Joanne Gibson. Picture: Supplied
Joanne Gibson. Picture: Supplied

“There were the usual old stories that were trotted out and told so many times that people really believed them,” Gibson says. “And then when you go back and look at the source material, you realise all was not as it seemed.”

For Gibson, wine has the power to uncover more than meets the eye, and that’s what hooked her on wine writing.

Gibson cut her teeth as a city council reporter for the Sandton Chronicle in 1995. The newly democratic South Africa afforded Alexandra and “Africa’s richest square mile” full and equal political representation for the first time — in the same council district. Gibson recalls that “it was an interesting time”.

One day, her editor sent her to cover a wine launch for Springfield Estate, best known for its Life from Stone sauvignon blanc. All the talk about soils, cellars, grapes and rootstocks sparked something. Not long after, Gibson moved to Cape Town to study at the Cape Wine Academy.

The new era also revealed that South Africa was far behind the rest of the wine world.

“We were decades behind in terms of new technology and styles. Plus most of our vineyards were virus affected.” But the country quickly caught up. Within a decade or so, South African vintners got clean materials into the vineyards and caught up on the latest techniques. She observed these changes the same way winemakers did; she hit the road.
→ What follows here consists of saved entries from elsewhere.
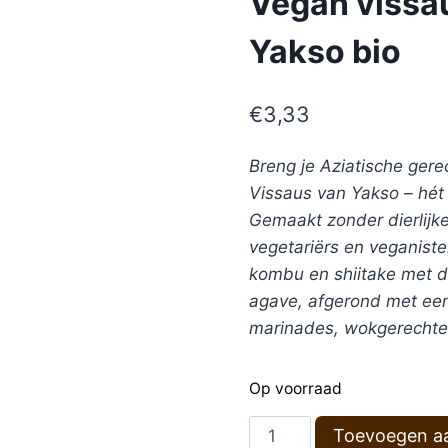
Vegan vissa
Yakso bio
€
3,33
Breng je Aziatische ger
Vissaus van Yakso – hét p
Gemaakt zonder dierlijke
vegetariërs en veganist
kombu en shiitake met d
agave, afgerond met een 
marinades, wokgerechten
Op voorraad
Vegan
Toevoegen a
It was during a stint in London that Gibson joined a “dream team” of writers at Harpers Wine & Spirit helmed by Tim Atkin, MW — that’s “master of wine,” a PhD-type title in wine circles. They won awards for their wine coverage, travelling to the vineyards of Greece, Canada, California, you name it.

Meanwhile, South Africa was hitting its stride. Gibson points to the critics marvelling at South Africa’s harvests — the quality kept going “up and up and up and up”.

Gibson and her husband Patrick, 58, came home in 2004. Now they live in Hout Bay where they’re raising two children. Though she writes a regular wine history column for winemag.co.za, Gibson has mostly stepped away from mainstream wine writing, and she says her recent win has been a “confidence boost” to continue pursuing a historical novel about early South Africa as well as a comprehensive history of South African viticulture.